[DATA FOR THE TASK]:
Start of Block
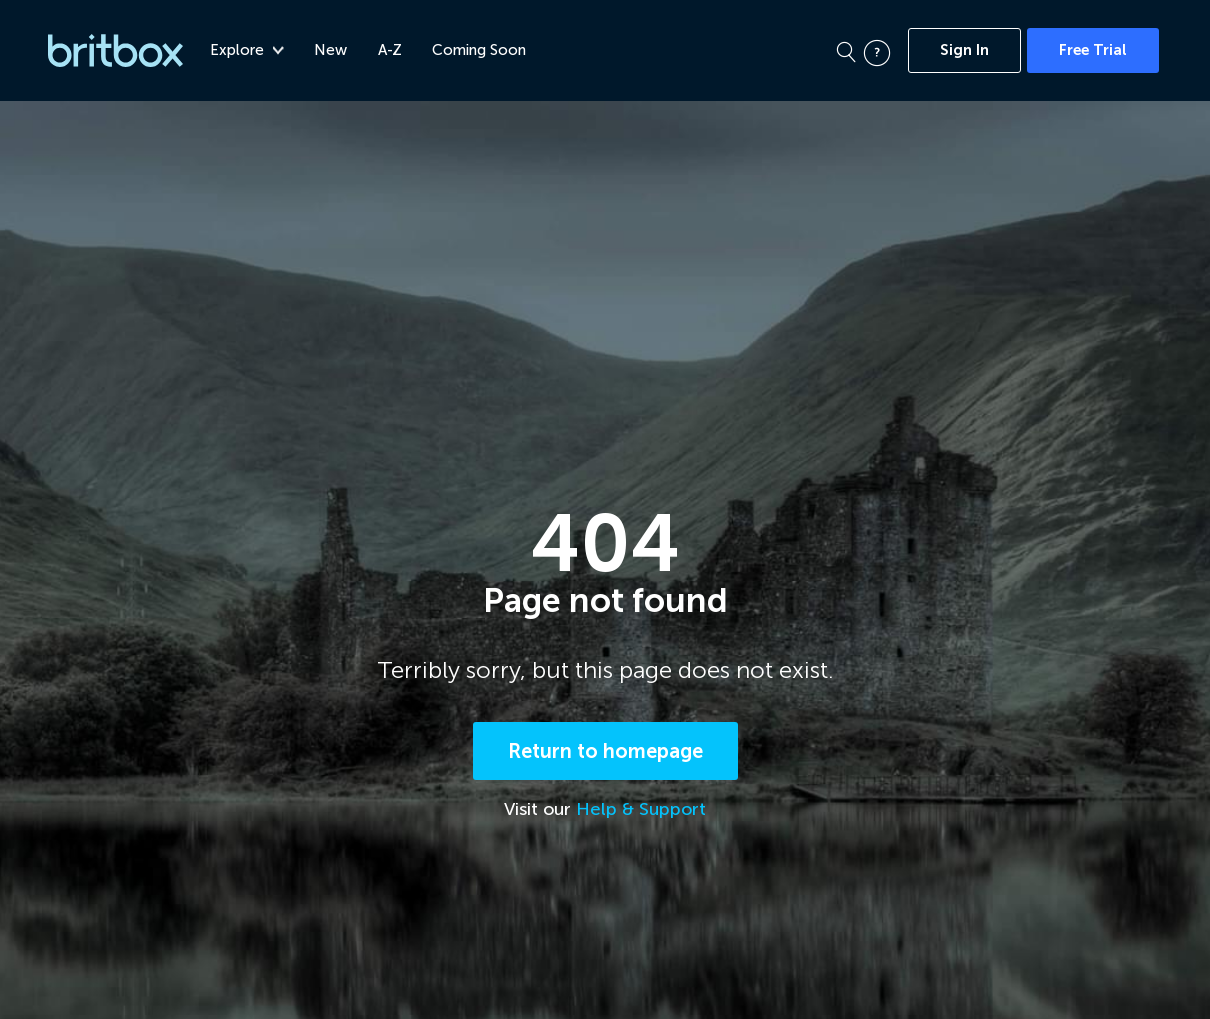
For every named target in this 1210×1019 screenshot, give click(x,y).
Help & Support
End of Block
Start of Block
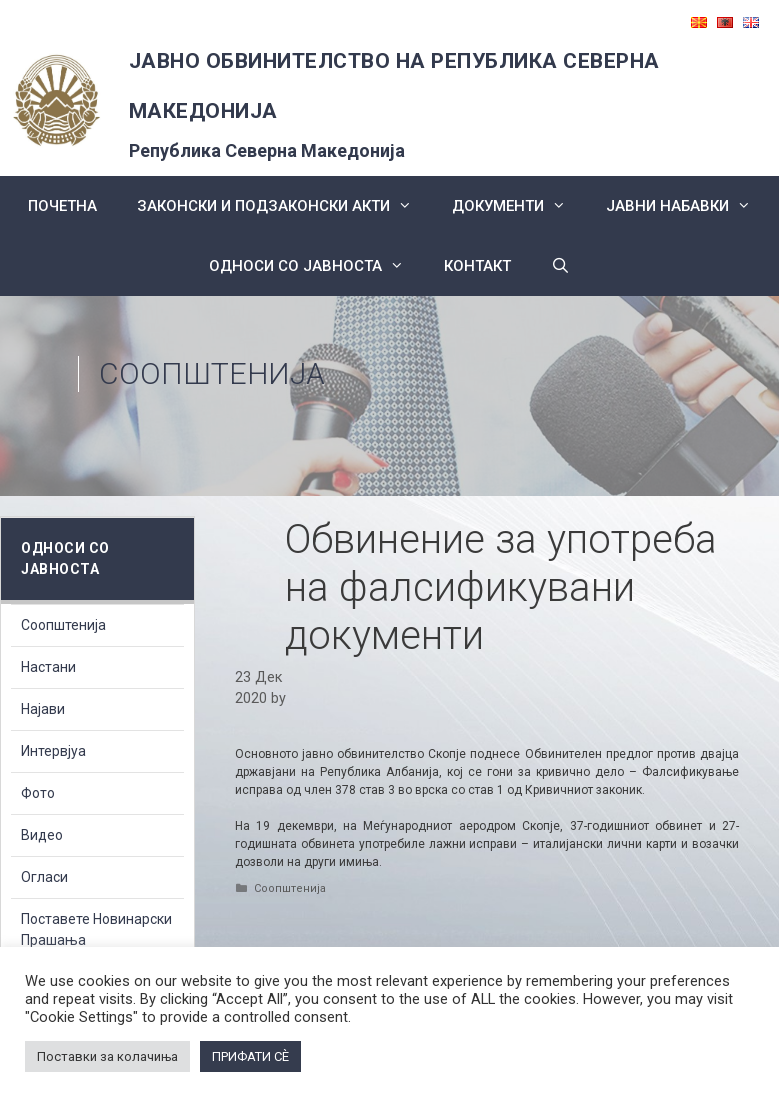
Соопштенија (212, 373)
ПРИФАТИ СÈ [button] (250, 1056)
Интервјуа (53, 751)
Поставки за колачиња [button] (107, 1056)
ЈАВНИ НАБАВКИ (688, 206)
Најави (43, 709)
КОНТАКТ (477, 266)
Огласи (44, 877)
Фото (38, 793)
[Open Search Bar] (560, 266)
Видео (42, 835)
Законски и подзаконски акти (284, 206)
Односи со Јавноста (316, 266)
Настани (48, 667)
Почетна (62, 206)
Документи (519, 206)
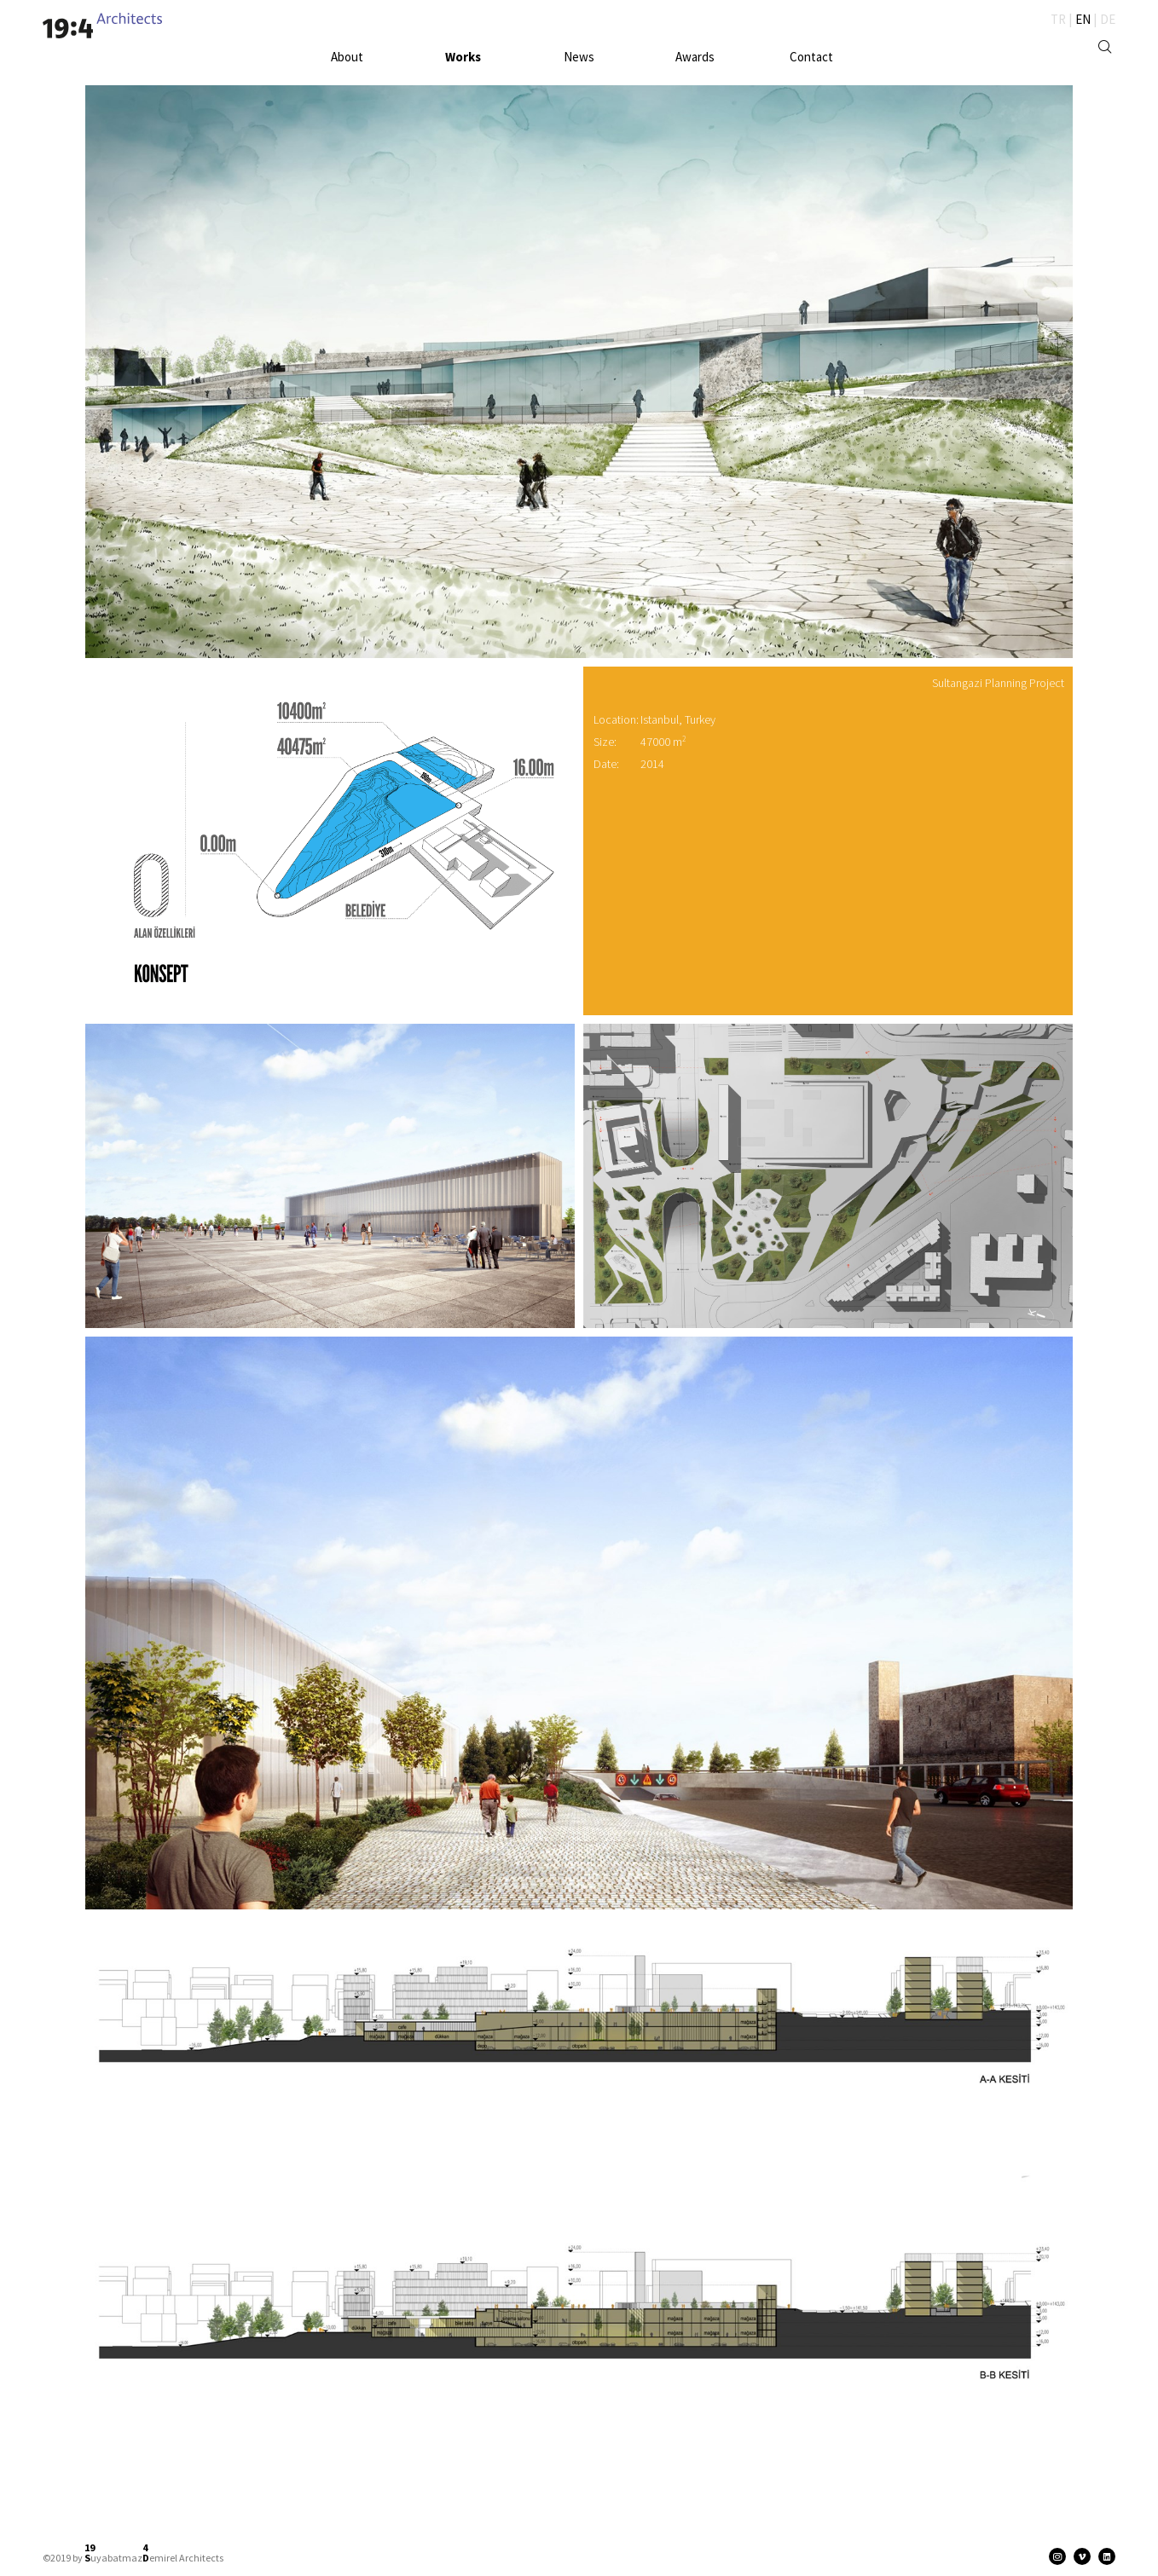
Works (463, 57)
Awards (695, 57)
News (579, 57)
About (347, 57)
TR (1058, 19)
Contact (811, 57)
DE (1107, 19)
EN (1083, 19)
End of Block
[TASK DETAILS]: A word-for-word reproduction is needed of the lines above from the line containing "Почетна (62, 206)" through the line containing "EN (1083, 19)", with both ends kept and no pictures.

[OUTPUT BELOW]:
Почетна (62, 206)
Документи (519, 206)
Works (463, 57)
Awards (695, 57)
News (579, 57)
About (347, 57)
TR (1058, 19)
Contact (811, 57)
DE (1107, 19)
EN (1083, 19)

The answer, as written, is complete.